The riverwalk starts from near Market St and ends behind the showground about one kilometre later and takes in the junction of the Namoi and Manilla river systems. It has long been a town favorite as a piece of paradise close to the main street. It also attracts its fair share of fishermen.
Namoi CMA education officer Col Easton said the Namoi CMA had strict guidelines for maintaining and improving water quality and landscape in the community and the Manilla Riverwalk project "had helped achieve some of these targets".
He said the CMA hoped more people would get to appreciate the Riverwalk and that more work or projects would follow to improve the area even more in the future.
Also there for the launch was local nurseryman Colin Gyorgy.
Mr Gyorgy was instrumental in the selection of native plant species that now grace the riverbanks. He based his selections on a scientific basis, opting for trees that would be beneficial to the area and were local species.
Two of the species in particular, Callistemons and Melaleucas, performed this task effectively because during flooding they 'lie over' and can bounce back rather than be ripped from their roots.

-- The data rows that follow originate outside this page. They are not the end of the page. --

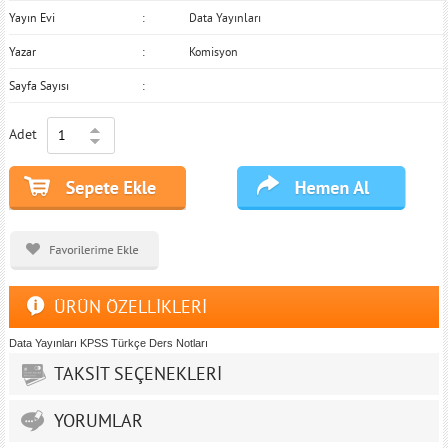
Yayın Evi
Data Yayınları
Yazar
Komisyon
Sayfa Sayısı
Adet
ÜRÜN ÖZELLİKLERİ
Data Yayınları KPSS Türkçe Ders Notları
TAKSİT SEÇENEKLERİ
YORUMLAR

Among the species are calistemon, melaleucas, river she oak, coovea Wattle. hickory wattle, river red gum, yellowbox and Blakleys red gum.
Mayor James Treloar told the launch that he could remember the riverbank from his days as a boy rider at Pony Club meetings at the showground, which backs onto the riverwalk area.
In those days, he said, you could hardly even glimpse the river through the jungle of bush and introduced species that clogged the river.
Mr Treloar said anyone who could remember its condition before the first works began in 2001 as a Centenary of Federation project could appreciate the importance and magnitude of what had been achieved.
He paid special tribute to the work of the 70 kids involved from the two local schools, they had put in an enormous effort in helping to plant nearly 800 native trees and much to their delight he told them that he regarded the trees as theirs - and they should make sure that everybody looked after them.